Jati Umra (Punjab), Dec 15: It was a homecoming that a village had been eagerly waiting for. When Pakistani Punjab Chief Minister Shahbaz Sharif landed in Jati Umra village in Indian Punjab and felt the soil of the land of his ancestors, villagers turned out in huge numbers to shower their affection on Sharif and his family.
Sharif, the younger brother of Pakistani Prime Minister Nawaz Sharif, concluded his Punjab visit Sunday evening after spending time in this village in the border district of Tarn Taran where his grandfather and father had lived.
The Sharif family, which lived here till 1932, migrated to Amritsar and later to Lahore.
Addressing the over 1,000-strong gathering of villagers in Punjabi, the language spoken on either side of the Radcliffe Line, the international border that separates east Punjab from the west side (in India and Pakistan respectively), an emotional Sharif said the trip to the village was a pilgrimage for him.
Sharif, accompanied by his wife and other family members, met several villagers, including Gian Singh and Massa Singh, both aged over 92 years, who were friends of his father Muhammad Sharif.
Both nonagenarians kissed his forehead to welcome him to his native village.
Sharif and his family brought 100 kg of ladoos and fruits for the villagers.
The Sharif family, which arrived in Punjab Friday evening, flew to the village on helicopters Sunday evening.
The Pakistan Punjab chief minister was accompanied to the village by Punjab Chief Minister Parkash Singh Badal, Deputy Chief Minister Sukhbir Singh Badal and Revenue Minister Bikram Singh Majithia.

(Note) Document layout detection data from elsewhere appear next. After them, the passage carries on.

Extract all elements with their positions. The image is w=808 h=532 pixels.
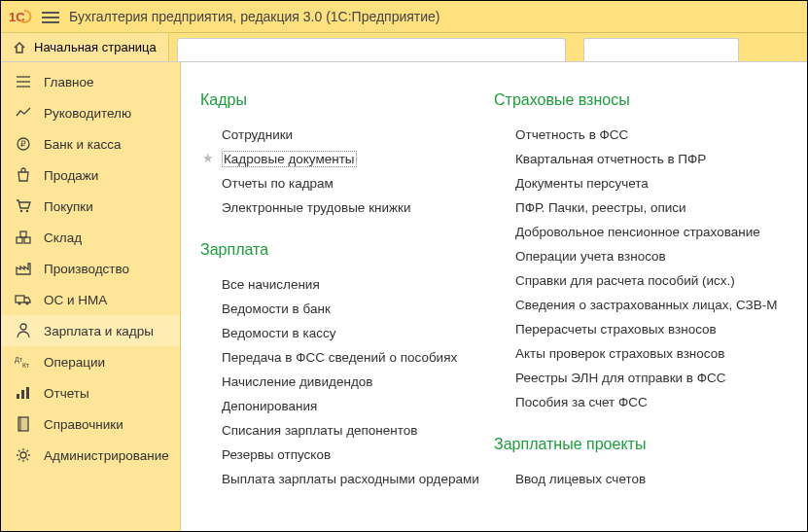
menu-link[interactable]: Акты проверок страховых взносов (494, 341, 788, 366)
bag-icon (15, 167, 32, 183)
menu-link-label: Электронные трудовые книжки (222, 200, 411, 215)
svg-point-23 (20, 452, 26, 458)
menu-link-label: Списания зарплаты депонентов (222, 423, 418, 438)
menu-link-label: Справки для расчета пособий (исх.) (515, 273, 735, 288)
bars-icon (15, 385, 32, 401)
sidebar-item-9[interactable]: ДтКтОперации (1, 346, 180, 377)
section-header[interactable]: Зарплата (200, 241, 494, 259)
sidebar-item-2[interactable]: ₽Банк и касса (1, 128, 180, 160)
menu-link-label: Ведомости в кассу (222, 326, 336, 340)
menu-link-label: Документы персучета (515, 176, 649, 191)
menu-link-label: Ведомости в банк (222, 301, 331, 316)
sidebar-item-label: Справочники (44, 417, 123, 432)
section-header[interactable]: Кадры (200, 91, 494, 109)
sidebar-item-10[interactable]: Отчеты (1, 377, 180, 408)
sidebar-item-0[interactable]: Главное (1, 66, 180, 97)
menu-link-label: Операции учета взносов (515, 249, 666, 264)
app-title: Бухгалтерия предприятия, редакция 3.0 (1… (69, 9, 440, 24)
menu-link-label: Передача в ФСС сведений о пособиях (222, 350, 457, 365)
sidebar-item-12[interactable]: Администрирование (1, 440, 180, 471)
menu-link[interactable]: Пособия за счет ФСС (494, 390, 788, 414)
menu-link[interactable]: Ведомости в банк (200, 297, 494, 321)
menu-link[interactable]: Резервы отпусков (200, 443, 494, 467)
menu-link-label: Начисление дивидендов (222, 374, 372, 389)
menu-link[interactable]: Справки для расчета пособий (исх.) (494, 268, 788, 293)
menu-link[interactable]: Ведомости в кассу (200, 321, 494, 345)
menu-link[interactable]: Квартальная отчетность в ПФР (494, 147, 788, 171)
menu-link[interactable]: Реестры ЭЛН для отправки в ФСС (494, 366, 788, 390)
menu-link-label: Резервы отпусков (222, 447, 331, 462)
menu-link[interactable]: Депонирования (200, 394, 494, 418)
ruble-icon: ₽ (15, 136, 32, 152)
svg-rect-18 (21, 390, 24, 399)
menu-link[interactable]: Ввод лицевых счетов (494, 467, 788, 491)
menu-link[interactable]: Добровольное пенсионное страхование (494, 220, 788, 244)
menu-link-label: Выплата зарплаты расходными ордерами (222, 472, 479, 486)
app-logo-icon: 1С (9, 8, 32, 25)
content-area: КадрыСотрудникиКадровые документыОтчеты … (181, 62, 807, 532)
menu-link[interactable]: Все начисления (200, 272, 494, 297)
sidebar-item-label: Производство (44, 262, 129, 276)
section-header[interactable]: Страховые взносы (494, 91, 788, 109)
menu-link-label: Реестры ЭЛН для отправки в ФСС (515, 371, 726, 385)
sidebar-item-1[interactable]: Руководителю (1, 97, 180, 128)
home-icon (13, 41, 26, 54)
svg-rect-17 (17, 394, 19, 399)
svg-rect-19 (26, 387, 29, 399)
chart-icon (15, 105, 32, 121)
menu-link[interactable]: Отчетность в ФСС (494, 123, 788, 147)
sidebar-item-label: Руководителю (44, 106, 131, 121)
sidebar-item-label: Склад (44, 231, 82, 245)
titlebar: 1С Бухгалтерия предприятия, редакция 3.0… (1, 1, 807, 33)
menu-link[interactable]: Кадровые документы (200, 147, 494, 171)
menu-link[interactable]: Списания зарплаты депонентов (200, 418, 494, 443)
tab-home-label: Начальная страница (34, 40, 157, 54)
menu-link-label: Все начисления (222, 277, 320, 292)
menu-link[interactable]: Отчеты по кадрам (200, 171, 494, 195)
sidebar-item-6[interactable]: Производство (1, 253, 180, 284)
menu-link-label: Сведения о застрахованных лицах, СЗВ-М (515, 298, 778, 312)
menu-link[interactable]: Передача в ФСС сведений о пособиях (200, 345, 494, 370)
svg-point-6 (20, 210, 22, 212)
menu-link[interactable]: Электронные трудовые книжки (200, 195, 494, 220)
menu-link-label: Депонирования (222, 399, 317, 413)
menu-link-label: Кадровые документы (222, 151, 357, 167)
sidebar-item-3[interactable]: Продажи (1, 160, 180, 191)
dtkt-icon: ДтКт (15, 354, 32, 370)
sidebar-item-label: Операции (44, 355, 105, 370)
sidebar-item-8[interactable]: Зарплата и кадры (1, 315, 180, 346)
svg-rect-11 (16, 296, 24, 302)
tab-empty-1[interactable] (177, 38, 566, 61)
menu-link[interactable]: Перерасчеты страховых взносов (494, 317, 788, 341)
sidebar-item-label: Отчеты (44, 386, 89, 401)
svg-point-14 (20, 324, 26, 330)
menu-link[interactable]: Начисление дивидендов (200, 370, 494, 394)
menu-link[interactable]: ПФР. Пачки, реестры, описи (494, 195, 788, 220)
menu-link-label: Перерасчеты страховых взносов (515, 322, 717, 337)
menu-link[interactable]: Выплата зарплаты расходными ордерами (200, 467, 494, 491)
sidebar-item-7[interactable]: ОС и НМА (1, 284, 180, 315)
menu-link-label: Пособия за счет ФСС (515, 395, 648, 409)
menu-link[interactable]: Сведения о застрахованных лицах, СЗВ-М (494, 293, 788, 317)
tab-home[interactable]: Начальная страница (1, 32, 169, 61)
content-column-1: КадрыСотрудникиКадровые документыОтчеты … (200, 91, 494, 532)
menu-link-label: Отчеты по кадрам (222, 176, 334, 191)
cart-icon (15, 198, 32, 214)
menu-link[interactable]: Операции учета взносов (494, 244, 788, 268)
svg-text:₽: ₽ (20, 139, 26, 149)
factory-icon (15, 261, 32, 276)
sidebar-item-label: Главное (44, 75, 94, 89)
menu-link-label: Ввод лицевых счетов (515, 472, 646, 486)
gear-icon (15, 447, 32, 463)
menu-link[interactable]: Сотрудники (200, 123, 494, 147)
content-column-2: Страховые взносыОтчетность в ФССКварталь… (494, 91, 788, 532)
sidebar-item-5[interactable]: Склад (1, 222, 180, 253)
sidebar-item-11[interactable]: Справочники (1, 408, 180, 440)
section-header[interactable]: Зарплатные проекты (494, 436, 788, 453)
sidebar-item-4[interactable]: Покупки (1, 191, 180, 222)
person-icon (15, 323, 32, 338)
tab-empty-2[interactable] (583, 38, 739, 61)
svg-text:Кт: Кт (22, 362, 30, 369)
menu-link[interactable]: Документы персучета (494, 171, 788, 195)
menu-icon[interactable] (42, 9, 59, 24)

Sharif could be seen feeling the walls of the building, now housing a gurdwara, which was donated by his father when the family migrated from here.
He said his grandfather and father would tell him tales of how they did farming in the village, which was dominated by Sikh families at that time also.
Sharif asked residents of the village to visit him in Pakistan.
“I will make sure that you get visas comfortably and you will be looked after very well there,” said Sharif, who described himself as a son of the village.
“It was destiny that my father migrated before partition and I was born in Pakistan. If my family had not migrated to Pakistan, I would have taken birth in Jati Umra and by that equation I am a son of this village,” he said.
As a gesture, Sharif laid the foundation stone of development projects worth Rs.3.5 crore for the village.
The family of Major Singh, a friend of Muhammad Sharif, honoured Shahbaz Sharif with a gold pendant.
The villagers also presented shawls and gold rings to all the members of the visiting Sharif family.
The Sharif family offered prayers at the village gurdwara and listened to hymns. They also offered prayers at the grave of his great grandfather, Mian Mohammad Baksh, in the village.
Sharif and his delegation later went to the Sikh holy city of Amritsar where they offered prayers at Harmandir Sahib, popularly known as Golden Temple, before flying back to Pakistan.